On April 27, 1982, in Jackson's first game back at Yankee Stadium with the Angels, he broke out of a terrible season-starting slump to hit a home run off former teammate Ron Guidry. The at-bat began with Yankee fans, angry at Steinbrenner for letting Jackson get away, starting the "Reg-GIE!" chant, and ended it with the fans chanting "Steinbrenner sucks!" By the time of Jackson's election to the Hall of Fame, Steinbrenner had begun to say that letting him go was the biggest mistake he had made as Yankee owner.

That season, the Angels won the American League West, and would do so again in 1986, but lost the American League Championship Series both times. On September 17, 1984, on the 17th anniversary of the day he hit his first home run, he hit his 500th, at Anaheim Stadium off Bud Black of the Royals.
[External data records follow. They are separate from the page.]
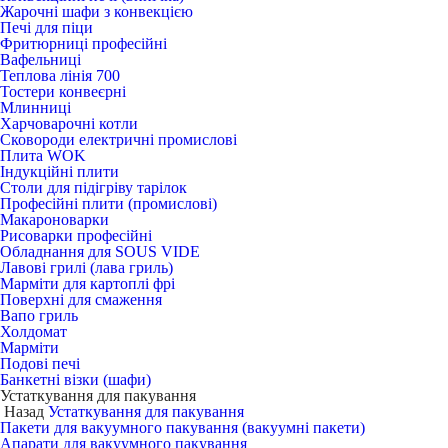
Жарочні шафи з конвекцією
Печі для піци
Фритюрниці професійні
Вафельниці
Теплова лінія 700
Тостери конвеєрні
Млинниці
Харчоварочні котли
Сковороди електричні промислові
Плита WOK
Індукційні плити
Столи для підігріву тарілок
Професійні плити (промислові)
Макароноварки
Рисоварки професійні
Обладнання для SOUS VIDE
Лавові грилі (лава гриль)
Марміти для картоплі фрі
Поверхні для смаження
Вапо гриль
Холдомат
Марміти
Подові печі
Банкетні візки (шафи)
Устаткування для пакування
Назад
Устаткування для пакування
Пакети для вакуумного пакування (вакуумні пакети)
Апарати для вакуумного пакування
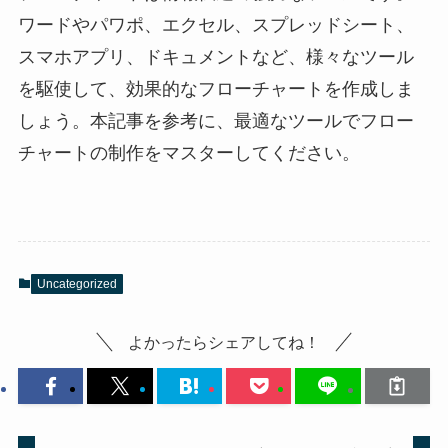
ワードやパワポ、エクセル、スプレッドシート、
スマホアプリ、ドキュメントなど、様々なツール
を駆使して、効果的なフローチャートを作成しま
しょう。本記事を参考に、最適なツールでフロー
チャートの制作をマスターしてください。
Uncategorized
よかったらシェアしてね！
In 1987, he signed a one-year contract to return to the A's, wearing the number 44 with which he was now most associated rather than the number 9 he previously wore in Oakland. He announced he would retire after the season, at the age of 41. In his last at-bat, at Comiskey Park in Chicago on October 4, he collected a broken-bat single up the middle, but the A's lost to the White Sox, 5–2. Jackson was the last player in the major leagues to have played for the Kansas City Athletics.

Legacy
Jackson played 21 seasons and reached the post-season in 11 of them, winning six pennants and five World Series. His accomplishments include winning both the regular-season and World Series MVP awards in 1973, hitting 563 career home runs (sixth all-time at the time of his retirement), maintaining a .490 career slugging percentage, being named to 14 All-Star teams, and the dubious distinction of being the all-time leader in strikeouts with 2,597 (he finished with 13 more career strikeouts than hits) and second on the all-time list for most Golden sombreros (at least four strikeouts in a game) with 23 – he led this statistic until 2014, when he was surpassed by Ryan Howard. Jackson was the first major leaguer to hit 100 home runs for three different clubs, having hit over 100 for the Athletics, Yankees, and Angels. He is the only player in the 500 home run club that never had consecutive 30 home run seasons in a career.